● Task item
Return all lines from the listing below in which the string "your" occurs.

● Data records
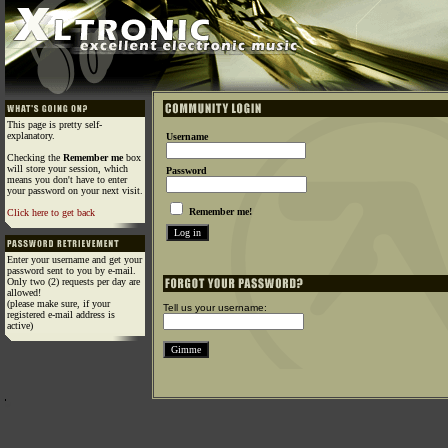
This page is pretty self-
explanatory.
Username
Checking the
Remember me
box
will store your session, which
Password
means you don't have to enter
your password on your next visit.
Remember me!
Click here to get back
Enter your username and get your
password sent to you by e-mail.
Only two (2) requests per day are
allowed!
(please make sure, if your
Tell us your username:
registered e-mail address is
active)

● Written answer
will store your session, which
your password on your next visit.
Enter your username and get your
(please make sure, if your
Tell us your username:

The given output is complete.